Zaman geçtikçe kamu yayıncılığının hangi çerçeveyi tercih ettiği daha net ortaya çıkıyor. “Aşırı sağcılığa karşı”, başta ÖRR olmak üzere birçok medya kuruluşunun aylardır teşvik ettiği ana slogandır. Sylt ile ilgili yabancı düşmanı sloganlar günlerce manşetlere ve televizyon haberlerine hakim oldu.

Avrupa seçimlerinden kısa bir süre önce insanlara aşırı sağcılığın, yani nefretin ne anlama geldiğinin açıkça anlatılması gerekiyor. Ancak geçen hafta sonu yaşanan ölümcül şiddet ne Nazilerden ne de Sylt hainlerinden geldi; Almanya'da yaşayan 25 yaşındaki Afganistan'dan reddedilen sığınmacıdan geldi.


Günaydın Berlin
Bülten

Kayıt olduğunuz için teşekkürler.
E-postayla bir onay alacaksınız.


“Tagesschau”nun Çerçevesi: Mağdur fail oluyor


Belki de “Tagesschau”nun geçen Cuma günü saat 17.00'deki sayısında bıçaklı saldırıdan yalnızca sonlara doğru kısaca bahsetmesinin nedeni budur. Bundan önce neredeyse üç dakika boyunca iklim koruma gösterileri yapıldığına dair haberler vardı. “Olay”, “Tagesschau” izleyicileri için özel bir sınıflandırma aldı. Raporda yer alan ses, “Pax Avrupa'nın İslamofobik olduğu düşünülüyor, saldırıya uğrayan Stürzenberger Bavyera Anayasayı Koruma Bürosu tarafından izleniyor” dedi. Kısa bir süre sonra “terörizm uzmanı” Holger Schmidt şunları söyledi: “Çok aşırı bir tutum. [Stürzenberger Anm. d. Red.] “Bu yüzden bazı insanlar ona İslam düşmanı diyor.”

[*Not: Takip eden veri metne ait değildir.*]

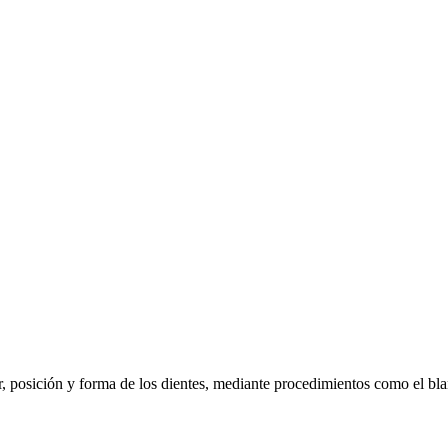
or, posición y forma de los dientes, mediante procedimientos como el bla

Bu bağlamsallaştırmadan sonra sonuç ne olmalıdır? Stürzenberger ve destekçilerinin, sözde aşırı fikirleri temsil ettikleri için bıçaklanmaktan kendilerinin mi sorumlu olduğunu? Mağdur fail oluyor.

Tagesschau'daki “Mannheim'daki saldırıda çok sayıda kişi yaralandı” yazısının tamamı (20:00 baskısı, 31 Mayıs 2024) ve Tagesschau'daki “Polis bıçaklı saldırıdan sonra öldü” yazısının tamamı (20:00 baskısı, 2 Haziran 2024).

Paylaşımlar olayların gidişatını tamamen bozuyor.
Esasen öyleydi… pic.twitter.com/az6XTLkq0s

— _horizont_ (@hori_____zont) 3 Haziran 2024
Akşam “Tagesschau” da saldırıdan bahsetti; konunun sonuna doğru bıçaklı saldırıya bir dakika süre tanındı. İklim gösterileri bir kez daha ayrıntılı olarak aktarıldı; 2 dakika 30 saniye uzunluğunda. Moderatör daha sonra kısaca AfD'li siyasetçi Daniel Halemba'ya yönelik bir suçlamayı aktardı, sanki bu konu Almanya'daki temel sorunun ne olduğunu bir kez daha vurgulamak zorundaymış gibi: aşırı sağcılık ve tabii ki üstü kapalı olarak AfD'nin yarattığı tehlike.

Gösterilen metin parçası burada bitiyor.